By Tom Pritchard on at

London Mayor Sadiq Khan has announced a number of new measures to help boost digital connectivity in London, including dealing with areas of poor connectivity (known as 'not-spots') and the appointment of a dedicated Not-Spot troubleshooting team.

Another part of the announcement involved a City Hall summit, dubbed the Digital Connectivity Funding Forum, where London's many local authorities will come together for support applying for the Government’s Digital Infrastructure Funding. The forum will also be discussing the work of the Not-Spot team, and sharing a number of ideas and best practices that councils can follow to boost connectivity in their respective areas.

One of the best known not-spots in London is, of course, the London Underground. There is Wi-Fi in a large number of tube stations, but not on the trains themselves, which leads to travellers being almost completely cut off while in transit. The Mayor of London's Office said that the deadline for full 4G coverage on the underground is 2019, though it's been pointed out that this decision did not come from Khan or TfL.

So the 4G is really for emergency services, and making the coverage available to Tube passengers is just an afterthought.
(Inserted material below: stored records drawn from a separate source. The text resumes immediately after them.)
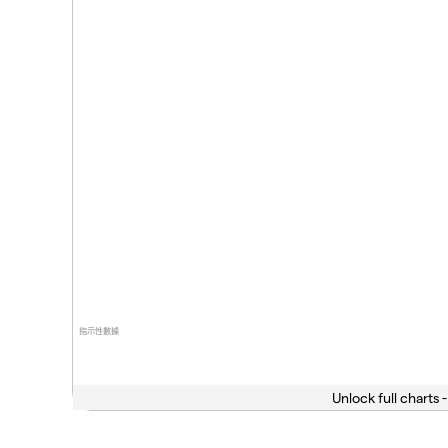
指示性數據
Unlock full charts -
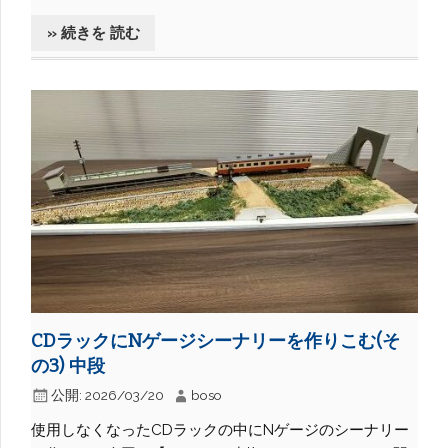
» 続きを 読む
CDラックにNゲージシーナリーを作りこむ(そ
の3) 中段
公開:
2026/03/20
boso
使用しなくなったCDラックの中にNゲージのシーナリー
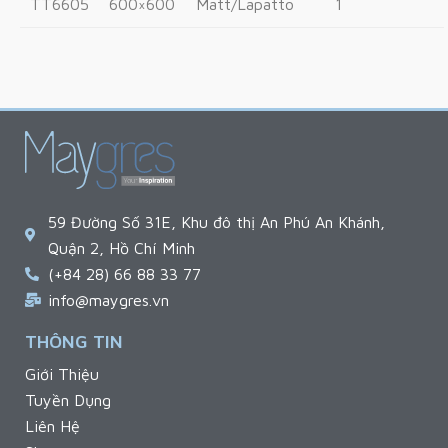
TT6605
600×600
Matt/Lapatto
1
59 Đường Số 31E, Khu đô thị An Phú An Khánh,
Quận 2, Hồ Chí Minh
(+84 28) 66 88 33 77
info@maygres.vn
THÔNG TIN
Giới Thiệu
Tuyền Dụng
Liên Hệ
It was reiterated, however, that the first line that will let commuters access full 4G services is the Elizabeth Line, also known as Crossrail, which is due to start ferrying people around next December.

Khan himself said:

"London is now a leading global tech hub, with thriving start-ups alongside major companies like Facebook, Amazon and Google. But our digital connectivity needs to be improved – internet connectivity is now a key public utility, and it is no surprise that some businesses see poor connectivity as a barrier to growth.

If we are to remain competitive in the global economy, we need to ensure every Londoner is able to access a fast and reliable digital connection. That means working to boost connectivity across London – tackling not-spots, delivering connectivity in the London Underground and working with local authorities to provide digital infrastructure fitting of a global tech hub."

But now that they're taking care of London, it would be great if the powers that be could hurry along the connectivity improvements in the rest of the country. Especially along major train lines, because I'm sick of having to choose between amusing myself and paying too much money for shite wi-fi.